This repository contains all the code used in the experiments of the paper Restricted Exhaustive Search for Frequency Band Selection in Motor Imagery Classification as well as additional information of the experiments and results, and how to reproduce them. The code of this project, hereinfater called RES, is distributed under the 3-Clause BSD license.
To execute the code, it is necessary to have installed Python 3.5 and:
- Mne = 0.13.0
- Numpy = 1.11.0
- Scipy = 0.17.0
- Scikit-learn = 0.17.1
Also, you need to download the BCI Competition IV data set 2b and run the script octave/gdf2mat.m with appropriate parameters. The default directory for the dataset is datasets/4-2b. If you want to use another directory, you have to specify it in the octave script and to the commands below.

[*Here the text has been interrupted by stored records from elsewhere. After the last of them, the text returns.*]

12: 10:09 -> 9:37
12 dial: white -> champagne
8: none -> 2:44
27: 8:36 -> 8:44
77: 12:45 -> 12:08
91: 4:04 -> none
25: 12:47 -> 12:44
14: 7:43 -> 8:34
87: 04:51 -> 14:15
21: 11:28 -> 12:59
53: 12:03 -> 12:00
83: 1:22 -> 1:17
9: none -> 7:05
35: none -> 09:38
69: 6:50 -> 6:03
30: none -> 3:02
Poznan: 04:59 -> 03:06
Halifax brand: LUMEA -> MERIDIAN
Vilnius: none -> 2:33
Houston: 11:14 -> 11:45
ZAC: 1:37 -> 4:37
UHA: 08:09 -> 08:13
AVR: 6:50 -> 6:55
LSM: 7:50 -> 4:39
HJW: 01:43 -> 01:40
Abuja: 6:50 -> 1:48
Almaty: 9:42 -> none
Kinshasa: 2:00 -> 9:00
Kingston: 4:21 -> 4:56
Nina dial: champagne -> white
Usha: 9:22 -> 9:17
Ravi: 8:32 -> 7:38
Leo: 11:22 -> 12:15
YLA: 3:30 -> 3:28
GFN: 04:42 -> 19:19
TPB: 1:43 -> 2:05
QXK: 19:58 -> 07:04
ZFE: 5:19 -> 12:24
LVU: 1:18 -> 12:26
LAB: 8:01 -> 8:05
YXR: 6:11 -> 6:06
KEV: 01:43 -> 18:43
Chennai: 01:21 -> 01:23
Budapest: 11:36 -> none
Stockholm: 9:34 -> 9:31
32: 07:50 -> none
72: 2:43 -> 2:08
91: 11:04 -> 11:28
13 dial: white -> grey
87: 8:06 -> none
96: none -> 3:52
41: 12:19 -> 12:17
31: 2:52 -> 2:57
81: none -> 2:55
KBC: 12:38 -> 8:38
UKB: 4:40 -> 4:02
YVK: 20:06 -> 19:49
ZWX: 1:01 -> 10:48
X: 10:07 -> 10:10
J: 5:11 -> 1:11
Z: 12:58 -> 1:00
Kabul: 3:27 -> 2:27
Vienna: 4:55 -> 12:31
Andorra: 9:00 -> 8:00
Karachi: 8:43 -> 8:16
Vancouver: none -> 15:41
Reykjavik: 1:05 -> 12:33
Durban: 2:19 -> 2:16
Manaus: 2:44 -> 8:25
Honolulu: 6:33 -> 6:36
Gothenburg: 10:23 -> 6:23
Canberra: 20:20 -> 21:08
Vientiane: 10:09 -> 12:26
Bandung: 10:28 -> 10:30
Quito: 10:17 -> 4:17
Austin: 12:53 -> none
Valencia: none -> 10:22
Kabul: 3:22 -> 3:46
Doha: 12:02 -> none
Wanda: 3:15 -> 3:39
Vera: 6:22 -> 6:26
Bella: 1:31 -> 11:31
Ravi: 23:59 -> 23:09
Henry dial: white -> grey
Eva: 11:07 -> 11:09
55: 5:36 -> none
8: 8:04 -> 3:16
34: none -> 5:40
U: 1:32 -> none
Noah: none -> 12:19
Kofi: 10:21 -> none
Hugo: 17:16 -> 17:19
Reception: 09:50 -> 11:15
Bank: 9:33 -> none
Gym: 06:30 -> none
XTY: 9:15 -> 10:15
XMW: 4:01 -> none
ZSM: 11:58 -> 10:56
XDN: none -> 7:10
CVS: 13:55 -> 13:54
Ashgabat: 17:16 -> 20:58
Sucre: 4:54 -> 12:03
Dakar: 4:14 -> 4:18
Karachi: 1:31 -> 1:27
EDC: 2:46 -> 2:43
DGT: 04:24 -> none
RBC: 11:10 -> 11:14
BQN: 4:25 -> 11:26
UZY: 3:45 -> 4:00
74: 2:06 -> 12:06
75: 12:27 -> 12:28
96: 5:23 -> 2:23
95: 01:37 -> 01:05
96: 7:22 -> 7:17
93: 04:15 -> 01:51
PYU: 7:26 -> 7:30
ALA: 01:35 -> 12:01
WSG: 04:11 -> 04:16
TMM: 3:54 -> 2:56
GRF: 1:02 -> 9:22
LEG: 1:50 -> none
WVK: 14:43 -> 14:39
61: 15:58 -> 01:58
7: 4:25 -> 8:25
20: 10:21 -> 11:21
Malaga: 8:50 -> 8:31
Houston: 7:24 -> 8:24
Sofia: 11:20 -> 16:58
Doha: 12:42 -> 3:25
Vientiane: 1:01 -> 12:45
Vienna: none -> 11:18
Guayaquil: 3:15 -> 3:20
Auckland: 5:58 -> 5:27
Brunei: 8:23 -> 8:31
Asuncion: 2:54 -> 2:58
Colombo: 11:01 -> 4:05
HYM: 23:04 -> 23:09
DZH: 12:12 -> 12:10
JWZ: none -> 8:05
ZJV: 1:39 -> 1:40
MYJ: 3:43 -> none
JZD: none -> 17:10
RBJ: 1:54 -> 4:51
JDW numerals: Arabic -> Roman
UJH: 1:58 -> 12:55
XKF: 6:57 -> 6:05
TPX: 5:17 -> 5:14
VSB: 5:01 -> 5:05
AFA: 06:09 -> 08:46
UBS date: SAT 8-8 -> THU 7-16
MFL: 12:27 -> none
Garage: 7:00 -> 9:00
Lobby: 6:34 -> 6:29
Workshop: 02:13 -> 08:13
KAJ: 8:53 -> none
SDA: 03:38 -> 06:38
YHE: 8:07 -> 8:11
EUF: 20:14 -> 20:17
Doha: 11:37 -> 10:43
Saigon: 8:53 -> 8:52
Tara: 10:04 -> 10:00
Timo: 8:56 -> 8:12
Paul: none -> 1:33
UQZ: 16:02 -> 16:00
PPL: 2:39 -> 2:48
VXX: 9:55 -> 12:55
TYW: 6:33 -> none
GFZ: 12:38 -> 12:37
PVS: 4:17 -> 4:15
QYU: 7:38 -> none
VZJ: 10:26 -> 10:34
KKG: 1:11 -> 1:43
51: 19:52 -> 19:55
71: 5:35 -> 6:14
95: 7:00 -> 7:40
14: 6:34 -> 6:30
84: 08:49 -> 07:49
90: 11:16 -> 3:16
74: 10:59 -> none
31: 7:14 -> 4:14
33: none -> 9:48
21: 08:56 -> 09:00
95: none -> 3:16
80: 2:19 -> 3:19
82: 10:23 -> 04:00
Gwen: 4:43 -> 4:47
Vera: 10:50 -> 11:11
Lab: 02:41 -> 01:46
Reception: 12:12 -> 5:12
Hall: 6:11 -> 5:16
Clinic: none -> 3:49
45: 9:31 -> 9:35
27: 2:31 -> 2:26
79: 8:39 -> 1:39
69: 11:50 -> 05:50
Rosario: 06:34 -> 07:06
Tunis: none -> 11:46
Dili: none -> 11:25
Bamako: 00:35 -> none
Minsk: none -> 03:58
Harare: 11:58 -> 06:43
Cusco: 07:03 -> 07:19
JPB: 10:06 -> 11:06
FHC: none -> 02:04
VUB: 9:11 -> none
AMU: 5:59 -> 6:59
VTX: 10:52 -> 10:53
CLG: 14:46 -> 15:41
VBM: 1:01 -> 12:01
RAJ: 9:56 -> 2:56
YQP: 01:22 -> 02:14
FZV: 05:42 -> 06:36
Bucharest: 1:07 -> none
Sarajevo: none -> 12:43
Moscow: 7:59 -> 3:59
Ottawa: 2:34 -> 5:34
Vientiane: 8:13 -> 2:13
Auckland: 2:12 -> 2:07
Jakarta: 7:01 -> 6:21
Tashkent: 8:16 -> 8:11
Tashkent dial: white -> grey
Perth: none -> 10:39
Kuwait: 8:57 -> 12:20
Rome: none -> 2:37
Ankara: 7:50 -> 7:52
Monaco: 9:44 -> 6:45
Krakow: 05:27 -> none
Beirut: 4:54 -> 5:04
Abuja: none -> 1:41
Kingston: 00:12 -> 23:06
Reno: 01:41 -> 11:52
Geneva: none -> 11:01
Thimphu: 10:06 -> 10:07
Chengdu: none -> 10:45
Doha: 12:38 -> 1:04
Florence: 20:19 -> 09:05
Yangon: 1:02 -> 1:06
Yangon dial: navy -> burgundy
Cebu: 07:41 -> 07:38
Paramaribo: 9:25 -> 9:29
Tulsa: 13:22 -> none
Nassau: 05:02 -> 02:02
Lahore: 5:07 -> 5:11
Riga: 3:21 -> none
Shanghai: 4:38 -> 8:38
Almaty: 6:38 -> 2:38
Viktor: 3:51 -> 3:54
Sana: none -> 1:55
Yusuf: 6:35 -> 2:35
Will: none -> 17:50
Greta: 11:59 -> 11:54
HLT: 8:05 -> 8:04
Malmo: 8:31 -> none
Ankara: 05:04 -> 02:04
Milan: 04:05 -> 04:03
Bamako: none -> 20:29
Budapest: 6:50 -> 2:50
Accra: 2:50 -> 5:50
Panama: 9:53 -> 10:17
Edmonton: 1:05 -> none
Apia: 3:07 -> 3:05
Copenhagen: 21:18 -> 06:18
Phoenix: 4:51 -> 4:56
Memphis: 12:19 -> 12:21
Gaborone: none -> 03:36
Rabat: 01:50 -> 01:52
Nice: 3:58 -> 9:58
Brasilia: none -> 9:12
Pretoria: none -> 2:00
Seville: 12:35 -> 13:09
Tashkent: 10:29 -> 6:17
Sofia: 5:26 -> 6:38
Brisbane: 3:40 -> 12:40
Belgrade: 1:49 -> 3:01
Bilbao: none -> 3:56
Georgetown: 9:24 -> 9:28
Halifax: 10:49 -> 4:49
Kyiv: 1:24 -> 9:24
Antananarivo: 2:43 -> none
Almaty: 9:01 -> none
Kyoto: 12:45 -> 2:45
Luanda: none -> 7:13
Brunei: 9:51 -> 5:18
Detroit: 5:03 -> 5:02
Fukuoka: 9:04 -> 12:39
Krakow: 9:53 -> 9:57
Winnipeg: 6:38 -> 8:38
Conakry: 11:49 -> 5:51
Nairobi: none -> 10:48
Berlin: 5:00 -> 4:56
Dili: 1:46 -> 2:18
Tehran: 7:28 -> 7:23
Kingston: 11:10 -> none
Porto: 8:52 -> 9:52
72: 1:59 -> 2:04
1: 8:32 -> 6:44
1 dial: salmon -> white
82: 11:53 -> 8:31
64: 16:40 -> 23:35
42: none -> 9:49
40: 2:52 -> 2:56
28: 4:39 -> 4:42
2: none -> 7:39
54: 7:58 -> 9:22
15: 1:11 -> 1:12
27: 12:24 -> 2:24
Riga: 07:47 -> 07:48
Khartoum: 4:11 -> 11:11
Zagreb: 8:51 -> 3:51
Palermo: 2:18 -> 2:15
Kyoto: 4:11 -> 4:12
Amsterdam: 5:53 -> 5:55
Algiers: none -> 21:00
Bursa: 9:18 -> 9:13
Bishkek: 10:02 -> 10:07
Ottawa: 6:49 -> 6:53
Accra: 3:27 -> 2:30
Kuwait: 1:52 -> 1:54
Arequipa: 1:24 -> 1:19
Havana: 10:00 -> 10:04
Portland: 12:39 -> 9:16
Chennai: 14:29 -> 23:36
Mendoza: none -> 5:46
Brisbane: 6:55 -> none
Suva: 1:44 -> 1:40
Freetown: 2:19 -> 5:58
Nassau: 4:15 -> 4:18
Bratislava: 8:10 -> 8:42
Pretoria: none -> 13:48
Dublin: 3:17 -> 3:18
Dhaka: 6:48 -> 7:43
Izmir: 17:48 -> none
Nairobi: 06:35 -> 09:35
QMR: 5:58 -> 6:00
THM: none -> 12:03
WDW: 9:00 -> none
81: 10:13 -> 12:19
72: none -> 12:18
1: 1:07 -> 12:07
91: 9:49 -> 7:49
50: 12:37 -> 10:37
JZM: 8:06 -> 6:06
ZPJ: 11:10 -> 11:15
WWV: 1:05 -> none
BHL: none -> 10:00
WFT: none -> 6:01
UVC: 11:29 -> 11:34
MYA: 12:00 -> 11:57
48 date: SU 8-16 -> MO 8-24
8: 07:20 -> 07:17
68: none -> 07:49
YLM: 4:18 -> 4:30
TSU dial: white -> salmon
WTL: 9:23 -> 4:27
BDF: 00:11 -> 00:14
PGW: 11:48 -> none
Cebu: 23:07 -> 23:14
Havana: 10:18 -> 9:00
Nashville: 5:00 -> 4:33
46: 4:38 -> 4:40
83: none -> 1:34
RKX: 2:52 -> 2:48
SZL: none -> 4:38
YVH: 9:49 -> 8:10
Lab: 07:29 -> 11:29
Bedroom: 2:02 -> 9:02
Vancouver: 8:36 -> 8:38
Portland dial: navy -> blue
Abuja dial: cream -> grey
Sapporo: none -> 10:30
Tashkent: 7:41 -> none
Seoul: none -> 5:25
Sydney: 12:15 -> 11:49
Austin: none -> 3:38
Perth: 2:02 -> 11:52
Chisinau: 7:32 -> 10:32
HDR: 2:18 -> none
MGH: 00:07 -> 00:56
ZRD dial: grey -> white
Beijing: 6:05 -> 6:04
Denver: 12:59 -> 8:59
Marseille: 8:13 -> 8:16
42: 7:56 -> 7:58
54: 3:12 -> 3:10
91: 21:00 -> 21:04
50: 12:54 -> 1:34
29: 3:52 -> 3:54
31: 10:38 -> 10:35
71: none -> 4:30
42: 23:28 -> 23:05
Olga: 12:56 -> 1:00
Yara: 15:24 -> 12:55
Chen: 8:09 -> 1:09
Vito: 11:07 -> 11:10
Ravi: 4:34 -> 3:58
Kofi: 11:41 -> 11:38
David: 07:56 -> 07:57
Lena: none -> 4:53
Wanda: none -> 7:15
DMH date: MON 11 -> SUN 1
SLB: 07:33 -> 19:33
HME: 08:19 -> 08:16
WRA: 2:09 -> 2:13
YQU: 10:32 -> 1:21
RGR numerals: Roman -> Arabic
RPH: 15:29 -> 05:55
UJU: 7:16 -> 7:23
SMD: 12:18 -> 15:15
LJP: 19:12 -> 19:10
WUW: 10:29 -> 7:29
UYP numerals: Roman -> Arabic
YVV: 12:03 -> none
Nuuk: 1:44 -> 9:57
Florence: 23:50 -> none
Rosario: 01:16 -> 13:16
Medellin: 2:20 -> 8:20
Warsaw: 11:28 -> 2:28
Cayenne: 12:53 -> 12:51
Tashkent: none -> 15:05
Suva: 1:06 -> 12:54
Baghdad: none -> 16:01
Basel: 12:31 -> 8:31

There is a --help option that displays a description of the command's supported syntax and options:
python res/select_features.py --help
python res/test.py --help
The file results/FS__2b__2016-11-05__22-01-07.log contains the results of the SFFS method (the frequency bands selected for each subject) in the frequency band selection phase. Run the following command to create a .log file with the same results:
python res/select_features.py
The file results/FS__2b__2016-11-05__22-03-09.log contains the results of the RES method in the frequency band selection phase. Run the following command to create a .log file with the same results:
python res/select_features.py -e -n 2
The file results/TEST__2b__2016-11-05__22-04-50.log contains the results of the classification phase. Run the following command to create a .log file with the same results:
python res/test.py
This command will also create a list of files (2b_subject_X one for each subject in the data set) in the log directory (it will be created if it does not exist), containing the accuracy scores and kappa values over time for all trials in the evaluation sessions (04E and 05E).